Most forest in Eastern North America has regrown following abandonment from agriculture and reflects land-use legacies in composition and structure. The presence of open-grown shade trees in pastures is a structural legacy of agricultural history that may influence recolonization dynamics and create structural heterogeneity in post-agricultural forests.
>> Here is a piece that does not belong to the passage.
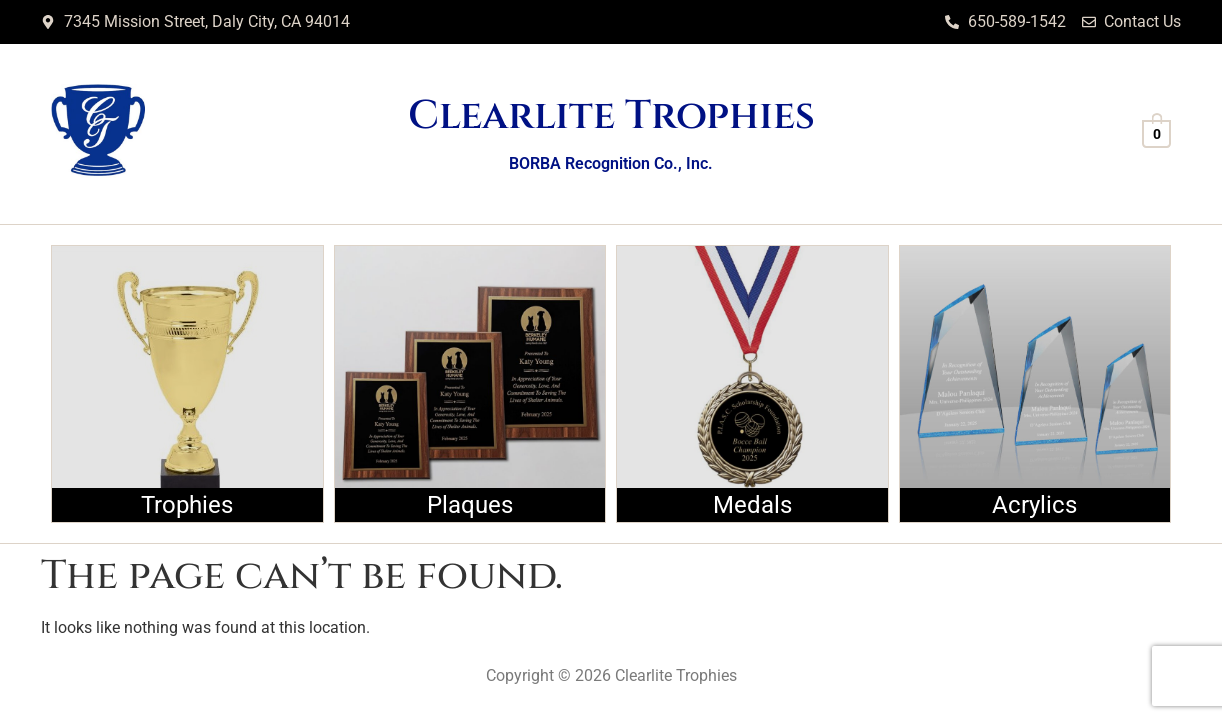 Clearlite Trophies (611, 116) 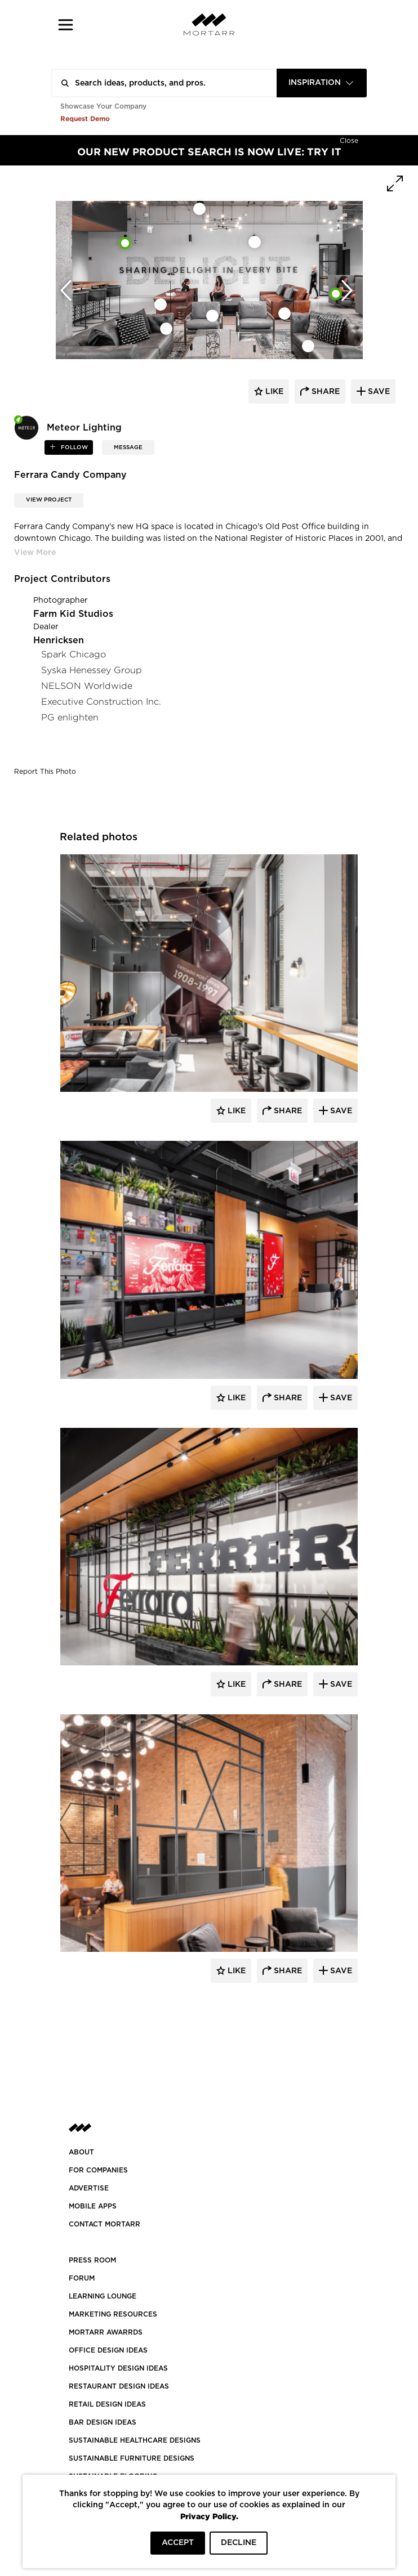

Pasture trees embedded in young forests may create pattern through competitive suppression of establishment; alternatively, they may facilitate recolonization by serving as nuclei for seed deposition and as a source of microhabitat variation in a homogeneous agricultural landscape. I tested the hypothesis that pasture trees influence structure and composition in second-growth forests through mechanisms of competition and facilitation at different points in space. Trees, saplings, tree seedlings, ground-layer vegetation, and environmental variables were sampled and compared at three positions around 13 embedded pasture trees: under the canopy, at the dripline, and in the surrounding forest.

Results/Conclusions

Canopy tree abundance was significantly higher at the dripline than in surrounding forest, and very low under the pasture tree canopy, indicating competitive suppression under the canopy paired with facilitation by seed deposition at the dripline. Tree community composition differed significantly by plot position reflecting shade tolerance and dispersal syndrome. Vertebrate-dispersed species were significantly more abundant at the dripline than other areas, suggesting seed deposition early in succession as a key driver of pattern formation. Abundance of dispersal syndromes in ground-layer plant communities showed significant linkages with pasture trees. Vertebrate-dispersed tree seedlings, ant-dispersed, adhesive, and unassisted herb species were most abundant under embedded pasture trees and at the dripline, indicating continued relevance of pasture trees to forest heterogeneity decades after canopy closure. Evidence of nucleation around pasture trees persists after canopy closure as a form of fossil pattern reflecting the interaction of landscape structure and colonization dynamics.